Wrote: /Users/saturnine/DocScribe/eval/eval_transcripts.jsonl lines: 6


In [3]:
# Read back and show a compact preview
lines = out_path.read_text(encoding="utf-8").strip().splitlines()
print(f"Total records: {len(lines)}")
print("First record:\n", lines[0][:300] + ("..." if len(lines[0]) > 300 else ""))

Total records: 6
First record:
 {"text": "Fever and cough for 3 days. Mild shortness of breath. Likely community-acquired pneumonia. Order chest X-ray and start azithromycin 500 mg daily for 5 days. Follow up in 2 days.", "diagnosis": ["community-acquired pneumonia"], "orders": ["chest X-ray", "azithromycin 500 mg daily x5"]}


In [4]:
# Create empty wav files as UI placeholders; you can replace with real audio later.
for i in range(1, 4):
    p = AUDIO_DIR / f"case_{i}.wav"
    if not p.exists():
        with p.open("wb") as f:
            f.write(b"")
sorted([p.name for p in AUDIO_DIR.glob("*.wav")])

['case_1.wav', 'case_2.wav', 'case_3.wav']

In [5]:
fewshot_text = """You are a clinical documentation assistant. Extract structured fields from the clinician transcript.
Return STRICT JSON with keys: chief_complaint (str), assessment (str), diagnosis (list[str]), orders (list[str]), plan (list[str]), follow_up (str).

### Example A
TRANSCRIPT:
"Fever and cough for three days, mild shortness of breath. Likely community-acquired pneumonia. Order chest X-ray and start azithromycin 500 mg daily for five days. Follow up in two days."
JSON:
{"chief_complaint":"Fever and cough for 3 days","assessment":"Likely pneumonia","diagnosis":["community-acquired pneumonia"],"orders":["chest X-ray","azithromycin 500 mg daily x5"],"plan":["begin antibiotics","symptomatic care"],"follow_up":"2 days"}

### Example B
TRANSCRIPT:
"Left ankle pain after inversion injury yesterday. Suspect lateral ankle sprain. X-ray to rule out fracture. RICE and ibuprofen 400 mg as needed. Return if worsening."
JSON:
{"chief_complaint":"Left ankle pain after inversion injury","assessment":"Likely lateral ankle sprain","diagnosis":["ankle sprain"],"orders":["ankle X-ray"],"plan":["RICE","ibuprofen 400 mg PRN"],"follow_up":"return if worsening"}
"""
prompt_path = PROMPTS_DIR / "extractor_fewshot.md"
prompt_path.write_text(fewshot_text, encoding="utf-8")
print("Few-shot prompt saved to:", prompt_path)
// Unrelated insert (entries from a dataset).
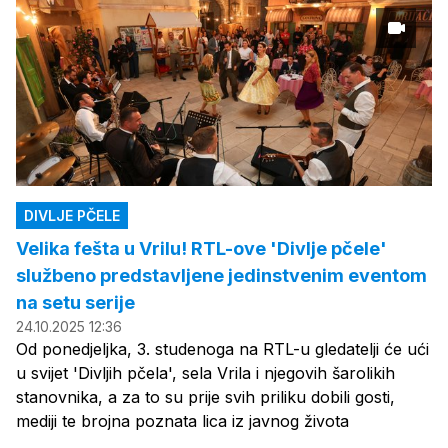
DIVLJE PČELE
Velika fešta u Vrilu! RTL-ove 'Divlje pčele'
službeno predstavljene jedinstvenim eventom
na setu serije
24.10.2025 12:36
Od ponedjeljka, 3. studenoga na RTL-u gledatelji će ući
u svijet 'Divljih pčela', sela Vrila i njegovih šarolikih
stanovnika, a za to su prije svih priliku dobili gosti,
mediji te brojna poznata lica iz javnog života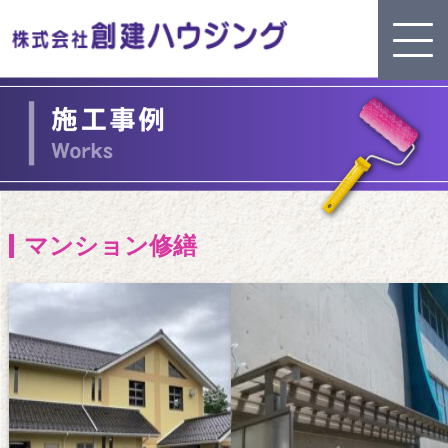
マンション修繕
Few-shot prompt saved to: /Users/saturnine/DocScribe/prompts/extractor_fewshot.md


✅ Data samples created.

**Next →** run `02_extractor_dev.ipynb` to build and test the FLAN-T5 extractor using:
- `prompts/extractor_fewshot.md`
- `eval/eval_transcripts.jsonl`

If you add more examples later, just append lines to `eval_transcripts.jsonl`.